TASK - Please print the records below exactly as they are written.

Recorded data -

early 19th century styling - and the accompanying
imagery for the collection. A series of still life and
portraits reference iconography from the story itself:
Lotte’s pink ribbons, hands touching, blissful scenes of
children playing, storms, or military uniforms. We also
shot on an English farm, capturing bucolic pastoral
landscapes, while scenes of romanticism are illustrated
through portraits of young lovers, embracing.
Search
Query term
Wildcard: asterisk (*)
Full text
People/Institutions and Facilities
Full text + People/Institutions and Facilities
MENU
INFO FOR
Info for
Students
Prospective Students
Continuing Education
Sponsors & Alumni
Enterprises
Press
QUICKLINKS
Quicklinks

RESPONSE AREA -
early 19th century styling - and the accompanying
imagery for the collection. A series of still life and
portraits reference iconography from the story itself:
Lotte’s pink ribbons, hands touching, blissful scenes of
children playing, storms, or military uniforms. We also
shot on an English farm, capturing bucolic pastoral
landscapes, while scenes of romanticism are illustrated
through portraits of young lovers, embracing.
Search
Query term
Wildcard: asterisk (*)
Full text
People/Institutions and Facilities
Full text + People/Institutions and Facilities
MENU
INFO FOR
Info for
Students
Prospective Students
Continuing Education
Sponsors & Alumni
Enterprises
Press
QUICKLINKS
Quicklinks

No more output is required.